Asian and Latinx workers in California making less than the minimum wage were less likely to receive information about COVID-19 from their employers, according to a new report from Asian Americans Advancing Justice - Asian Law Caucus and UC Berkeley.
The report surveyed 636 primarily Asian and Latinx workers in November and December 2020, working mostly in a few industries: restaurants, janitorial and hospitality, and domestic and home healthcare. Broadly, about one in five of those workers reported making below the minimum wage.
Across all income levels, though, 49% of respondents said that, if they fell ill with COVID-19, they worried that they would not be able to support themselves or their families.
In some ways, the findings showed a similar situation to pre-pandemic conditions for these workers, according to Winnie Kao, one of the report's authors and senior counsel at Asian Americans Advancing Justice - Asian Law Caucus.
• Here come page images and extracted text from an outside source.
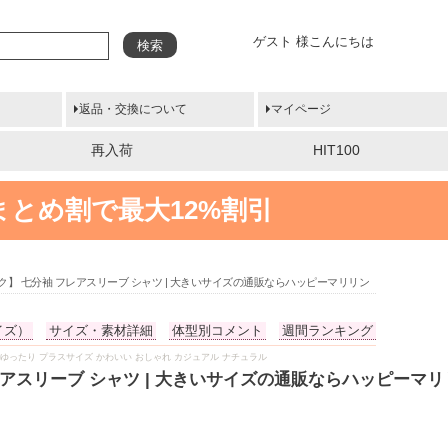
ゲスト 様こんにちは
検索
返品・交換について
マイページ
再入荷
HIT100
まとめ割で最大12%割引
】 七分袖 フレアスリーブ シャツ | 大きいサイズの通販ならハッピーマリリン
イズ）
サイズ・素材詳細
体型別コメント
週間ランキング
っちゃり ゆったり プラスサイズ かわいい おしゃれ カジュアル ナチュラル
アスリーブ シャツ | 大きいサイズの通販ならハッピーマリ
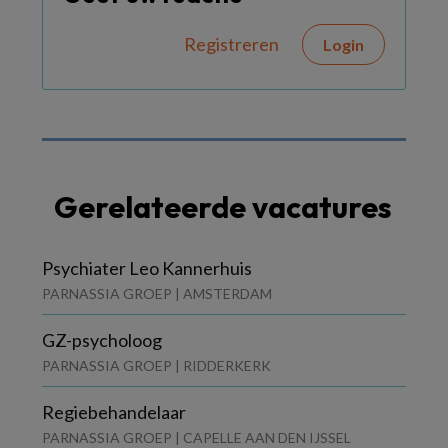
Registreren
Login
Gerelateerde vacatures
Psychiater Leo Kannerhuis
PARNASSIA GROEP | AMSTERDAM
GZ-psycholoog
PARNASSIA GROEP | RIDDERKERK
Regiebehandelaar
PARNASSIA GROEP | CAPELLE AAN DEN IJSSEL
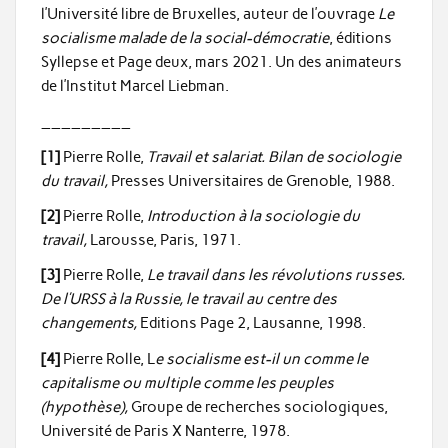
l’Université libre de Bruxelles, auteur de l’ouvrage
Le
socialisme malade de la social-démocratie
, éditions
Syllepse et Page deux, mars 2021. Un des animateurs
de l’Institut Marcel Liebman.
_________
[1]
Pierre Rolle,
Travail et salariat. Bilan de sociologie
du travail,
Presses Universitaires de Grenoble, 1988.
[2]
Pierre Rolle,
Introduction à la sociologie du
travail,
Larousse, Paris, 1971.
[3]
Pierre Rolle,
Le travail dans les révolutions russes.
De l’URSS à la Russie, le travail au centre des
changements,
Editions Page 2, Lausanne, 1998.
[4]
Pierre Rolle, L
e socialisme est-il un comme le
capitalisme ou multiple comme les peuples
(hypothèse),
Groupe de recherches sociologiques,
Université de Paris X Nanterre, 1978.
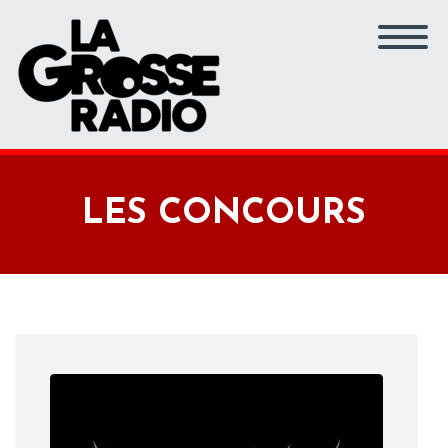
LES CONCOURS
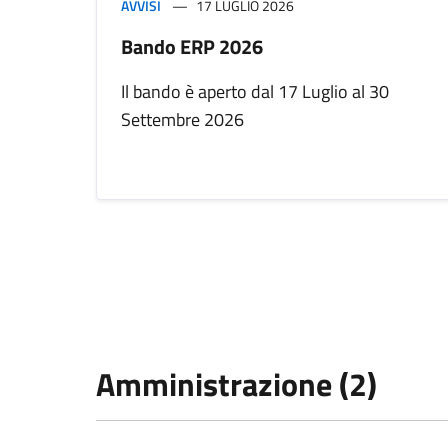
AVVISI
17 LUGLIO 2026
Bando ERP 2026
Il bando è aperto dal 17 Luglio al 30
Settembre 2026
Amministrazione (2)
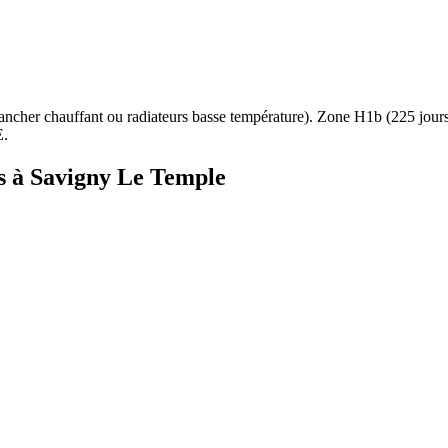
ancher chauffant ou radiateurs basse température
). Zone
H1b
(
225
jour
E.
s à
Savigny Le Temple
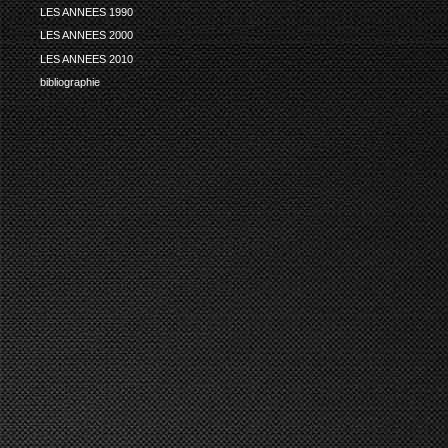
LES ANNEES 1990
LES ANNEES 2000
LES ANNEES 2010
bibliographie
"I think that there were a lot of ways in which the findings on the information were not necessarily so different from the abuses and issues that we just see regularly," Kao told Insider. But there's obviously a whole new set of circumstances: "I think what was startling to us was to see them happening in the context of a pandemic when the stakes are so high, both for the workers themselves and for the public."
Workers — especially lower-wage women — also found themselves on the other side of negative interactions with people who did not follow COVID-19 protocols, according to the report.
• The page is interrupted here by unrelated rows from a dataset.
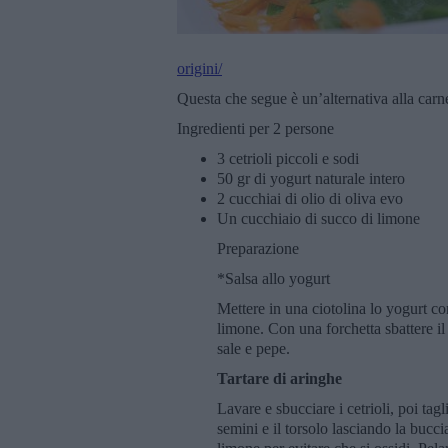
origini/
Questa che segue è un’alternativa alla carne:
Ingredienti per 2 persone
3 cetrioli piccoli e sodi
50 gr di yogurt naturale intero
2 cucchiai di olio di oliva evo
Un cucchiaio di succo di limone
Preparazione
*Salsa allo yogurt
Mettere in una ciotolina lo yogurt co
limone. Con una forchetta sbattere il
sale e pepe.
Tartare di aringhe
Lavare e sbucciare i cetrioli, poi tag
semini e il torsolo lasciando la bucci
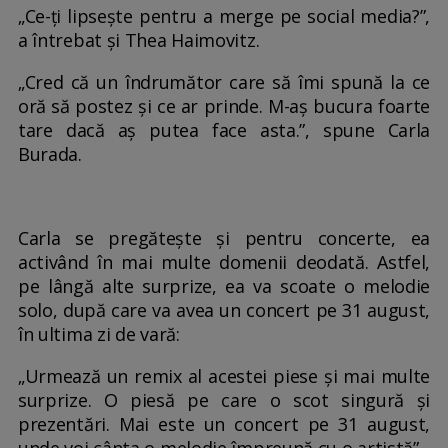
„Ce-ți lipsește pentru a merge pe social media?”,
a întrebat și Thea Haimovitz.
„Cred că un îndrumător care să îmi spună la ce
oră să postez și ce ar prinde. M-aș bucura foarte
tare dacă aș putea face asta.”, spune Carla
Burada.
Carla se pregătește și pentru concerte, ea
activând în mai multe domenii deodată. Astfel,
pe lângă alte surprize, ea va scoate o melodie
solo, după care va avea un concert pe 31 august,
în ultima zi de vară:
„Urmează un remix al acestei piese și mai multe
surprize. O piesă pe care o scot singură și
prezentări. Mai este un concert pe 31 august,
unde voi cânta o melodie împreună cu o artistă”.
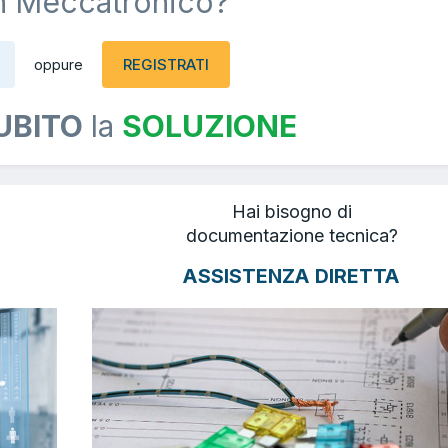
n Meccatronico?
REGISTRATI
oppure
UBITO
la
SOLUZIONE
Hai bisogno di
documentazione tecnica?
ASSISTENZA DIRETTA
Overall, 29% of workers said that they had these negative interactions with coworkers, customers, or clients. The situation was worse for women earning less; 33% of women in the report's two bottom income levels experienced this.
Research from the advocacy group One Fair Wage found that harassment has become more severe for female tipped workers during the pandemic; according to the UC Berkeley/ALC report, about 49% of respondents who work in restaurants experienced negative interactions with people not following COVID-19 protocols. Two of those respondents said they or a coworker were physically assaulted.
Among workers who were concerned about COVID at work, 41% did not raise it to their employers. Their main reasoning for not doing so: They didn't think anything would change. And a third of all workers didn't feel comfortable reporting symptoms to their employers.
The report recommends, among other measures, increasing access to vaccines, paid sick leave, and healthcare, as well as a clearer path to citizenship and equitable benefits for workers of all immigration statuses. It also calls for structural changes in enforcing labor laws and curtailing labor violations, as well as amplifying employees' voices in the workplaces, including through committees and unions.
"It was striking how few real practical options a lot of low wage workers have. And, particularly during this pandemic, there are some protections out there on paper," Kao said.
"But when you don't know about what those protections are, or what your rights are, or even if you know about them with them if the employer isn't following those requirements — what this survey has shown is that workers have little real practical recourse."